Cornelius is a western Portland suburb of about 12,000 people proclaimed on its website as “an agricultural paradise, where rolling hillsides, vineyards and farms abound.”

The town doesn’t, as other cities do, ban roosters outright. But it has an ordinance against animals that annoy or disturb neighbors.

In June, a neighbor complained about Mr. Rooster. In August, a judge handed down a $250 fine and ordered that the bird get a new home.

Keller sent Mr. Rooster to a farm owned by friends. Along went the other bird from the 2012 shipment, known as Mrs. Rooster.

Megan Keller said that didn’t go well: The birds lost their feathers, and then a hawk attack left Mrs. Rooster dead and Mr. Rooster injured.

So she retrieved Mr. Rooster.

As the injured bird rested his head calmly on her shoulder recently, Keller said she’s sure she did the right thing: “Who would I be if I would have left him up there?”

Keller has outfitted the bird with a rooster collar, a snug-fitting band that restricts vocal cord movement and turns his crow into an elongated belch. Mr. Rooster has been exiled to an upstairs bathroom during prime crowing time.

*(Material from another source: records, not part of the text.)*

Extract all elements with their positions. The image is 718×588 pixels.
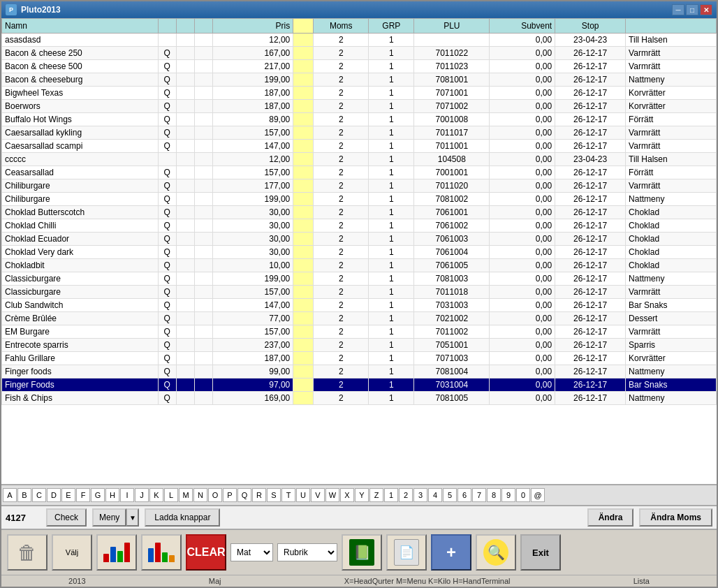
table-row[interactable]: Chiliburgare Q 199,00 2 1 7081002 0,00 2… bbox=[2, 193, 717, 206]
alpha-button-1[interactable]: 1 bbox=[384, 488, 398, 502]
table-row[interactable]: ccccc 12,00 2 1 104508 0,00 23-04-23 Til… bbox=[2, 153, 717, 166]
alpha-button-8[interactable]: 8 bbox=[487, 488, 501, 502]
cell-c1 bbox=[176, 392, 194, 405]
book-button[interactable]: 📗 bbox=[342, 534, 382, 571]
table-row[interactable]: Chokladbit Q 10,00 2 1 7061005 0,00 26-1… bbox=[2, 259, 717, 272]
plus-button[interactable]: + bbox=[431, 534, 471, 571]
alpha-button-p[interactable]: P bbox=[223, 488, 237, 502]
table-row[interactable]: Buffalo Hot Wings Q 89,00 2 1 7001008 0,… bbox=[2, 113, 717, 126]
table-row[interactable]: Ceasarsallad Q 157,00 2 1 7001001 0,00 2… bbox=[2, 166, 717, 179]
alpha-button-k[interactable]: K bbox=[149, 488, 163, 502]
cell-yellow bbox=[293, 246, 314, 259]
table-row[interactable]: Bacon & cheeseburg Q 199,00 2 1 7081001 … bbox=[2, 73, 717, 87]
table-row[interactable]: Finger foods Q 99,00 2 1 7081004 0,00 26… bbox=[2, 365, 717, 378]
alpha-button-m[interactable]: M bbox=[179, 488, 193, 502]
meny-button[interactable]: Meny bbox=[92, 508, 126, 527]
table-row[interactable]: EM Burgare Q 157,00 2 1 7011002 0,00 26-… bbox=[2, 325, 717, 339]
alpha-button-a[interactable]: A bbox=[3, 488, 17, 502]
valj-button[interactable]: Välj bbox=[52, 534, 92, 571]
alpha-button-x[interactable]: X bbox=[340, 488, 354, 502]
alpha-button-u[interactable]: U bbox=[296, 488, 310, 502]
rubrik-select[interactable]: RubrikVarmrättFörrättDessertBar Snaks bbox=[277, 543, 337, 561]
table-row[interactable]: Caesarsallad scampi Q 147,00 2 1 7011001… bbox=[2, 140, 717, 153]
cell-c1 bbox=[176, 246, 194, 259]
table-row[interactable]: Choklad Chilli Q 30,00 2 1 7061002 0,00 … bbox=[2, 219, 717, 233]
check-button[interactable]: Check bbox=[46, 508, 87, 527]
cell-pris: 199,00 bbox=[212, 73, 293, 87]
alpha-button-t[interactable]: T bbox=[281, 488, 295, 502]
cell-plu: 7001001 bbox=[414, 166, 490, 179]
alpha-button-i[interactable]: I bbox=[120, 488, 134, 502]
cell-c2 bbox=[194, 246, 212, 259]
alpha-button-4[interactable]: 4 bbox=[428, 488, 442, 502]
table-row[interactable]: Choklad Ecuador Q 30,00 2 1 7061003 0,00… bbox=[2, 233, 717, 246]
alpha-button-s[interactable]: S bbox=[267, 488, 281, 502]
alpha-button-n[interactable]: N bbox=[193, 488, 207, 502]
andra-button[interactable]: Ändra bbox=[587, 508, 634, 527]
table-row[interactable]: Bacon & cheese 500 Q 217,00 2 1 7011023 … bbox=[2, 60, 717, 73]
alpha-button-9[interactable]: 9 bbox=[501, 488, 515, 502]
table-row[interactable]: Fahlu Grillare Q 187,00 2 1 7071003 0,00… bbox=[2, 352, 717, 365]
table-row[interactable]: Caesarsallad kykling Q 157,00 2 1 701101… bbox=[2, 126, 717, 140]
alpha-button-f[interactable]: F bbox=[76, 488, 90, 502]
clear-button[interactable]: CLEAR bbox=[186, 534, 226, 571]
minimize-button[interactable]: ─ bbox=[672, 4, 684, 15]
table-row[interactable]: Choklad Butterscotch Q 30,00 2 1 7061001… bbox=[2, 206, 717, 219]
alpha-button-h[interactable]: H bbox=[105, 488, 119, 502]
alpha-button-c[interactable]: C bbox=[32, 488, 46, 502]
alpha-button-0[interactable]: 0 bbox=[516, 488, 530, 502]
header-q bbox=[158, 19, 176, 34]
data-table-container[interactable]: Namn Pris Moms GRP PLU Subvent Stop bbox=[1, 18, 717, 484]
alpha-button-r[interactable]: R bbox=[252, 488, 266, 502]
main-content: Namn Pris Moms GRP PLU Subvent Stop bbox=[1, 18, 717, 587]
ladda-button[interactable]: Ladda knappar bbox=[145, 508, 220, 527]
table-row[interactable]: Boerwors Q 187,00 2 1 7071002 0,00 26-12… bbox=[2, 100, 717, 113]
alpha-button-b[interactable]: B bbox=[17, 488, 31, 502]
alpha-button-7[interactable]: 7 bbox=[472, 488, 486, 502]
doc-button[interactable]: 📄 bbox=[386, 534, 427, 571]
alpha-button-q[interactable]: Q bbox=[237, 488, 251, 502]
alpha-button-j[interactable]: J bbox=[135, 488, 149, 502]
alpha-button-z[interactable]: Z bbox=[369, 488, 383, 502]
exit-button[interactable]: Exit bbox=[520, 534, 561, 571]
alpha-button-d[interactable]: D bbox=[47, 488, 61, 502]
alpha-button-o[interactable]: O bbox=[208, 488, 222, 502]
trash-button[interactable]: 🗑 bbox=[7, 534, 47, 571]
table-row[interactable]: Entrecote sparris Q 237,00 2 1 7051001 0… bbox=[2, 339, 717, 352]
table-row[interactable]: Fish & Chips Q 169,00 2 1 7081005 0,00 2… bbox=[2, 392, 717, 405]
search-button[interactable]: 🔍 bbox=[476, 534, 516, 571]
mat-select[interactable]: MatBarDryckÖvrig bbox=[230, 543, 273, 561]
table-row[interactable]: Chiliburgare Q 177,00 2 1 7011020 0,00 2… bbox=[2, 179, 717, 193]
alpha-button-v[interactable]: V bbox=[311, 488, 325, 502]
cell-pris: 169,00 bbox=[212, 392, 293, 405]
cell-moms: 2 bbox=[314, 299, 369, 312]
alpha-button-g[interactable]: G bbox=[91, 488, 105, 502]
alpha-button-@[interactable]: @ bbox=[531, 488, 545, 502]
alpha-button-5[interactable]: 5 bbox=[443, 488, 457, 502]
alpha-button-w[interactable]: W bbox=[325, 488, 339, 502]
alpha-button-2[interactable]: 2 bbox=[399, 488, 413, 502]
table-row[interactable]: Crème Brûlée Q 77,00 2 1 7021002 0,00 26… bbox=[2, 312, 717, 325]
cell-grp: 1 bbox=[369, 272, 414, 286]
cell-category: Sparris bbox=[626, 339, 717, 352]
maximize-button[interactable]: □ bbox=[686, 4, 698, 15]
table-row[interactable]: Classicburgare Q 199,00 2 1 7081003 0,00… bbox=[2, 272, 717, 286]
alpha-button-l[interactable]: L bbox=[164, 488, 178, 502]
meny-dropdown-button[interactable]: ▼ bbox=[126, 508, 139, 527]
table-row[interactable]: asasdasd 12,00 2 1 0,00 23-04-23 Till Ha… bbox=[2, 34, 717, 47]
alpha-button-e[interactable]: E bbox=[61, 488, 75, 502]
table-row[interactable]: Classicburgare Q 157,00 2 1 7011018 0,00… bbox=[2, 286, 717, 299]
table-row[interactable]: Club Sandwitch Q 147,00 2 1 7031003 0,00… bbox=[2, 299, 717, 312]
andra-moms-button[interactable]: Ändra Moms bbox=[639, 508, 712, 527]
close-button[interactable]: ✕ bbox=[700, 4, 712, 15]
table-row[interactable]: Finger Foods Q 97,00 2 1 7031004 0,00 26… bbox=[2, 378, 717, 392]
alpha-button-y[interactable]: Y bbox=[355, 488, 369, 502]
alpha-button-3[interactable]: 3 bbox=[413, 488, 427, 502]
bar-chart2-button[interactable] bbox=[141, 534, 182, 571]
table-row[interactable]: Bigwheel Texas Q 187,00 2 1 7071001 0,00… bbox=[2, 87, 717, 100]
alpha-button-6[interactable]: 6 bbox=[457, 488, 471, 502]
bar-chart1-button[interactable] bbox=[96, 534, 137, 571]
table-row[interactable]: Bacon & cheese 250 Q 167,00 2 1 7011022 … bbox=[2, 47, 717, 60]
table-row[interactable]: Choklad Very dark Q 30,00 2 1 7061004 0,… bbox=[2, 246, 717, 259]
cell-category: Korvrätter bbox=[626, 100, 717, 113]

But he still crows outside a few times a day.

Still, Keller said she hopes the steps she’s taken will avert fines and other sanctions while she tries to get the city’s noise amendment changed. “I hope I’m not just being naive,” she said.

The neighbor, Rose Iverson, declined to comment, except to confirm that she had reported the rooster several times and that she believes Keller won’t win in court.